A girl wounded during the clash between the army and students is carried out of Tiananmen Square in 1989.
A girl wounded during the clash between the army and students is carried out of Tiananmen Square in 1989.
Scenes from China horrified the world 20 years ago when the government's killing of Tiananmen Square protesters provided an object lesson in Chairman Mao's adage "all political power comes from the barrel of a gun."

But since then, China has also amazed the world with its degree of economic progress and stability. Does that make China an authoritarian success story, or a country highly uncertain of its future?

RFE/RL correspondent Charles Recknagel asked Roderick MacFarquhar, an eminent China scholar and professor of history at Harvard University.

RFE/RL: China's ruling Communist Party has successfully kept democracy at bay while delivering economic progress to the country. Is this a triumph for authoritarianism, perhaps even to the extent that other authoritarian states may point to China as a successful model of development that justifies their own suppression of democratic movements?

Roderick MacFarquhar:
There are a number of people working in the China field who believe China has developed something called "resilient authoritarianism" and there are obviously governments in Asia and elsewhere in the developing world, where democracy is not fully developed and people might well think of copying it.
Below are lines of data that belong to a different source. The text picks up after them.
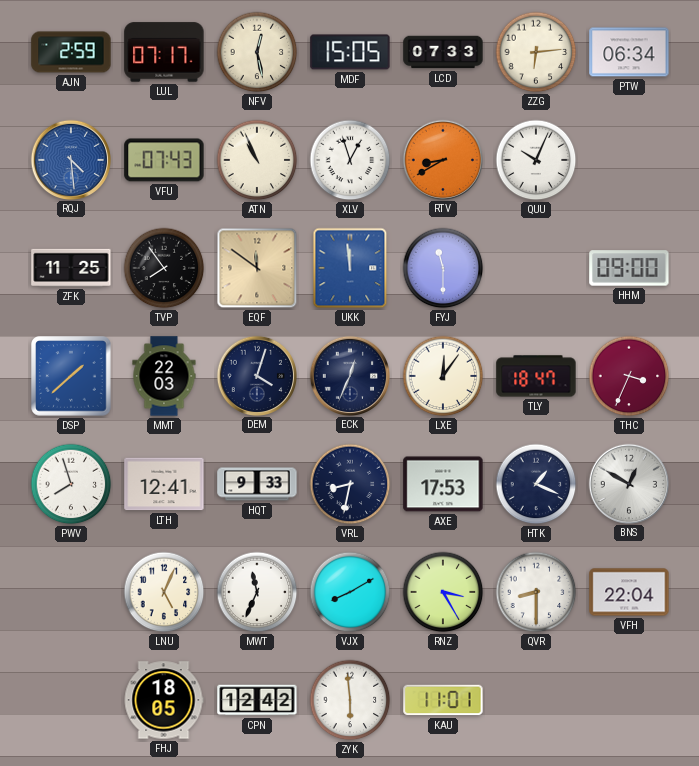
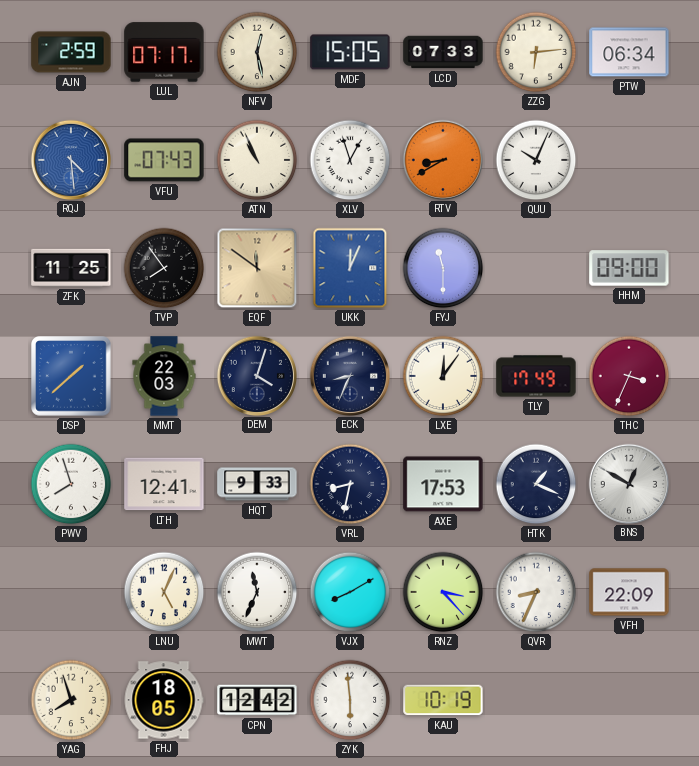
UKK: 11:59 -> 12:04
ECK: 12:34 -> 8:34
TLY: 18:47 -> 17:49
RNZ: 3:25 -> 3:23
QVR: 8:30 -> 8:34
VFH: 22:04 -> 22:09
YAG: none -> 7:57
KAU: 11:01 -> 10:19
But the reason why the Chinese have been able to keep going in this way for so many years, since 20 years ago when there was the democracy movement in Tiananmen Square, is that they have developed economic success. And it is not just the government, of course. The government has liberated peasants, and workers, and managers in many ways so that they are delivering economic success. And the result is that there is less inclination to object to the government.
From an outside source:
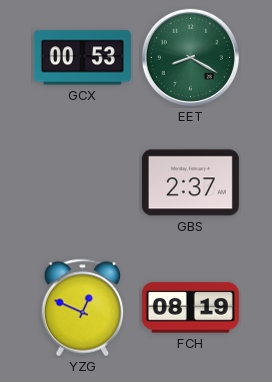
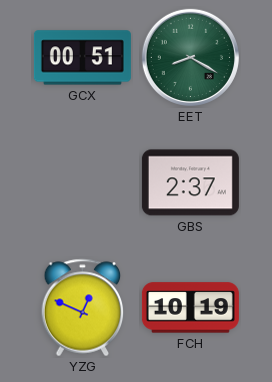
GCX: 00:53 -> 00:51
FCH: 08:19 -> 10:19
That is not to say that there are no protests, because there are tens of thousands of protests, and we know this from official figures, every year in China, both in rural areas and in urban areas, mainly in rural areas where there is a lot of exploitation of the peasantry in the sense that there are corrupt officials, there are corrupt deals selling land which the local government doesn't own to industries which then pollute the neighborhood. And there have been thousands and thousands of protests, often resulting in conflicts with the police in various parts of China.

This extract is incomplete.